On his positions, Huey, who describes himself as a conservative, said he is against the proposed $412 million bond for school construction and that the reconstruction of Eastern Guilford High School should never have been included in the $457 million bond first proposed by the school board. He called for outsourcing all of the Guilford County Schools real estate and construction functions.

Huey said that Grimsley High School, where students were suspended after a fight on Dec. 14, “needs a lot of love” right now, but that he supported a no-tolerance policy for school discipline.

“As far as granting amnesty as some are suggesting, I don’t support that,” he said.

The only current school board member to file on Monday, Cooke said she has begun many projects in 10 years on the board and wants to see them through to completion.

“I feel like I’ve got experience,” Cooke said. “I’ve worked hard.
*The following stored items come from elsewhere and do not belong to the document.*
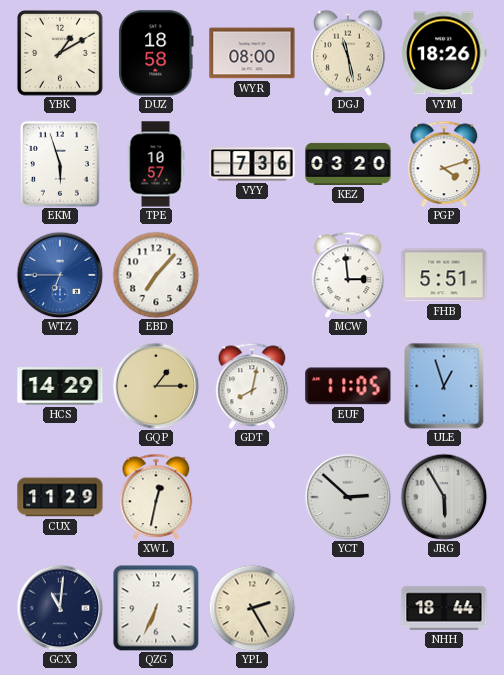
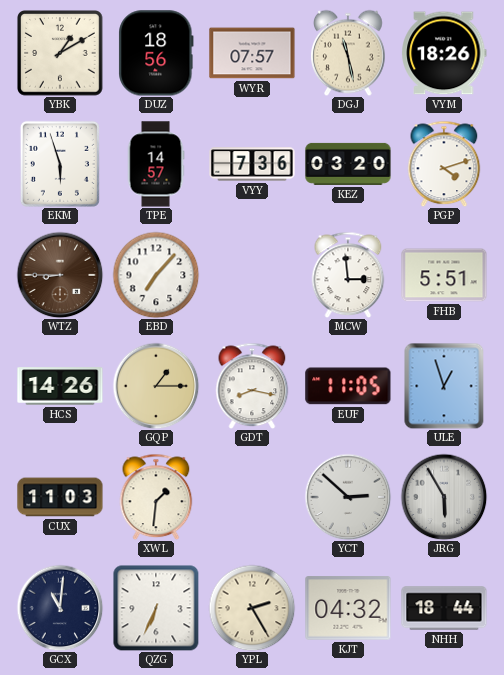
DUZ: 18:58 -> 18:56
WYR: 08:00 -> 07:57
TPE: 10:57 -> 14:57
WTZ: 6:45 -> 8:45
WTZ dial: blue -> brown
HCS: 14:29 -> 14:26
GDT: 8:02 -> 8:17
CUX: 11:29 -> 11:03
XWL: 12:32 -> 1:31
KJT: none -> 04:32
I still want to be part of the solution.”

Cooke said one of her goals is a safe learning environment, and called for making clear through discipline that “certain behavior is just not acceptable.”
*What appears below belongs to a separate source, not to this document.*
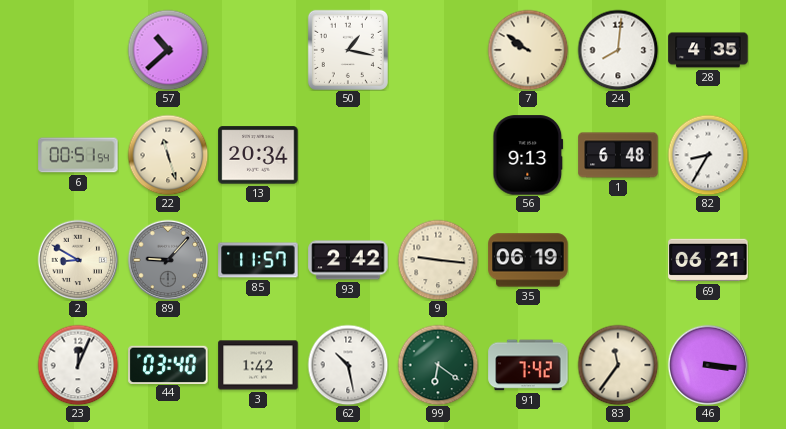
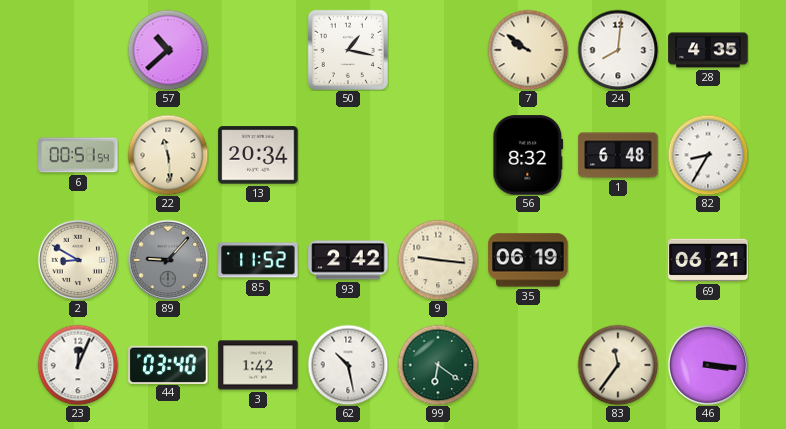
22: 11:27 -> 11:29
56: 9:13 -> 8:32
85: 11:57 -> 11:52
91: 7:42 -> none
Cooke supported the $412 million school construction referendum.

“The need is there,” she said. “That doesn’t even cover what we really need.”

School board member Amos Quick said he was 98 percent certain he would run again. “I’m almost certain I will,” he said.
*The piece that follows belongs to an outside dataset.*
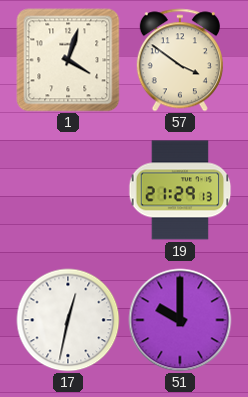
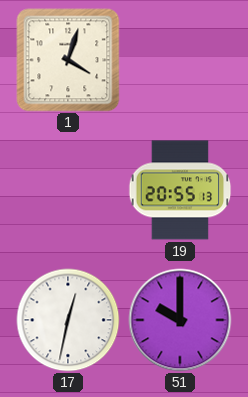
57: 3:51 -> none
19: 21:29 -> 20:55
Quick is, in any case, acting like a candidate. He said he visited four schools in his district Monday to sound them out on what they want in a new superintendent.

Quick said he did not vote for the proposed school bond because of questions about the financing of Eastern Guilford High School and about the county’s distribution of schools.

“Not all the population is growing where we’re placing them,” Quick said.

Guilford County Schools is doing large projects at some schools while ignoring needed work at others, according to Quick. For example, the proposed bond would fund work at Allen Middle School in his district, which he supports, but ignores leaking roofs and gymnasium problems at Bluford and Hampton Academy elementary schools, he said. There are many similar examples in other districts, he said.

Kearns said she had not made up her mind on running yet. Childs could not be reached for comment.

In another transition for the education community, Picarello has given notice that she will resign as president of the PTA executive board after March 15, when the board will hold a meeting on the proposed school construction bond.

“I’m working to the end,” said Picarello, who is moving with her family to Phoenix, Arizona. The executive board will get a temporary replacement until June 30, when a permanent replacement will be chosen.

Crawford, who was out of town and could not be reached for comment, is a new entrant into school board politics. A campaign spokesman could not at first remember which board Crawford was running for this year, but said, in a voicemail, “Unlike the last campaign, this one, he’s really running. The other one, he was just goofing off.”

Crawford’s campaign site is a MySpace page that misspells the word “primaries” and, until Wednesday, still bore the label, “Crawford for City Council.”

According to the campaign site, “Crawford For City Council” is a straight, 5’6″ white male, zodiac sign Gemini, who is on MySpace for networking, dating, serious relationships and friends.

“Crawford for City Council” does have friends – 766 of them, according to MySpace.

Crawford’s intentions are on MySpace. His page does, in fact, read “Crawford for City Council 2009.”

Crawford has announced a desire to run for US Rep. Howard Coble’s Sixth District seat in the House of Representatives. It’s right there on MySpace, under “Crawford for Congress.”

Crawford faxed a release summarizing his positions, which opposed the concept of year-round schools because they chip into summer vacations; called for more community involvement in school decision-making processes; and said the school board should not raise taxes to balance the budget now or in the future. The school board does not have taxing authority.

“A majority of the current board shifted power and responsibility to the superintendent and arrogantly ignores the desires of parents, teachers and taxpayers,” Crawford said in his position paper. “I don’t think there is any doubt that we need fresh leadership on the school board.”